• Exercise data:

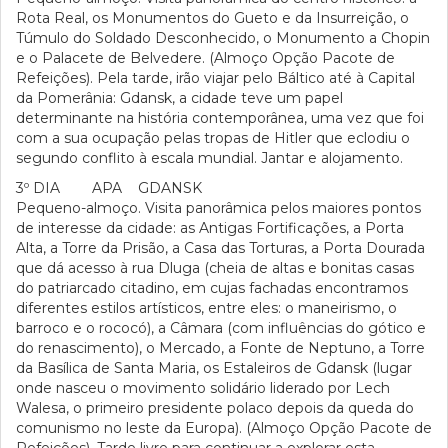
Rota Real, os Monumentos do Gueto e da Insurreição, o
Túmulo do Soldado Desconhecido, o Monumento a Chopin
e o Palacete de Belvedere. (Almoço Opção Pacote de
Refeições). Pela tarde, irão viajar pelo Báltico até à Capital
da Pomerânia: Gdansk, a cidade teve um papel
determinante na história contemporânea, uma vez que foi
com a sua ocupação pelas tropas de Hitler que eclodiu o
segundo conflito à escala mundial. Jantar e alojamento.
3º DIA APA GDANSK
Pequeno-almoço. Visita panorâmica pelos maiores pontos
de interesse da cidade: as Antigas Fortificações, a Porta
Alta, a Torre da Prisão, a Casa das Torturas, a Porta Dourada
que dá acesso à rua Dluga (cheia de altas e bonitas casas
do patriarcado citadino, em cujas fachadas encontramos
diferentes estilos artísticos, entre eles: o maneirismo, o
barroco e o rococó), a Câmara (com influências do gótico e
do renascimento), o Mercado, a Fonte de Neptuno, a Torre
da Basílica de Santa Maria, os Estaleiros de Gdansk (lugar
onde nasceu o movimento solidário liderado por Lech
Walesa, o primeiro presidente polaco depois da queda do
comunismo no leste da Europa). (Almoço Opção Pacote de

• Work to be completed: Your reply should contain only an exact copy of the lines from the beginning of the material through the line with "Refeições). Pela tarde, irão", both ends included, with the pictures removed.

• Finished task:
Rota Real, os Monumentos do Gueto e da Insurreição, o
Túmulo do Soldado Desconhecido, o Monumento a Chopin
e o Palacete de Belvedere. (Almoço Opção Pacote de
Refeições). Pela tarde, irão viajar pelo Báltico até à Capital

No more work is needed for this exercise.